Vers un partenariat privilégié entre Poutine et Merkel?

La rencontre entre Vladimir Poutine et Angela Merkel actera-t-elle le renforcement d'un axe Moscou-Berlin? ©AFP

Avec la décision américaine de sortir de l'accord nucléaire iranien, l'Europe a essuyé un nouveau camouflet de la part de Donald Trump. Vladimir Poutine pourrait-il profiter de la situation pour sortir de son isolement diplomatique à l'égard de l'Europe?

Un an après une rencontre relativement houleuse entre Angela Merkel et Vladimir Poutine, le ton de la rencontre diplomatique de ce vendredi s'est révélé plus consensuel. Malgré les nombreux désaccords passés et présents entre Berlin et Moscou, les positions américaines constituent un repoussoir commun propice au rapprochement des deux chefs d’État.

Consensus affiché face à Trump

Symbole de cette "alliance" entre Berlin et Moscou, la rencontre ce vendredi à Sotchi des deux dirigeants. Ce rapprochement avec la Russie traduit l'avènement d'une nouvelle stratégie allemande plaçant les relations avec Moscou au centre de sa politique, selon un haut fonctionnaire allemand, expert de la stratégie de la chancellerie.

Angela Merkel et Vladimir Poutine partagent notamment des positions communes dues notamment aux conséquences des décisions prises par Donald Trump.

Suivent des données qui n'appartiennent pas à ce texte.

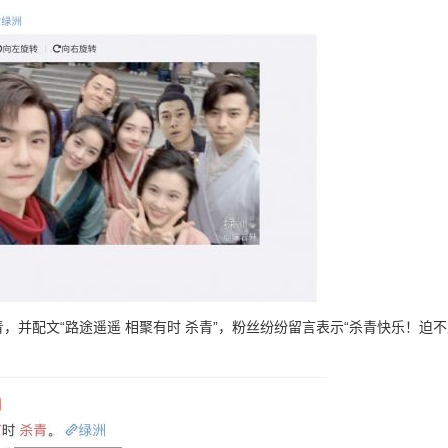
并配文“路途遥遥 相聚有时 杀青”，粉丝纷纷留言表示“杀青快乐！迫不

> Réaction aux sanctions américaines

"Nous poursuivons nos contacts avec l'Iran et essayons de la convaincre de rester fidèle à notre accord qui permet plus de contrôle et de sécurité. L'Iran respecte ses engagements selon les informations de l'AIEA"
Angela Merkel
Chancelière allemande

Moscou et Berlin coïncident dans leur volonté de protéger leurs intérêts commerciaux respectifs face aux sanctions de Washington. Tous deux haussent par ailleurs le ton à l'égard de l'opposition de Donald Trump au projet de gazoduc reliant la Russie à l'Allemagne.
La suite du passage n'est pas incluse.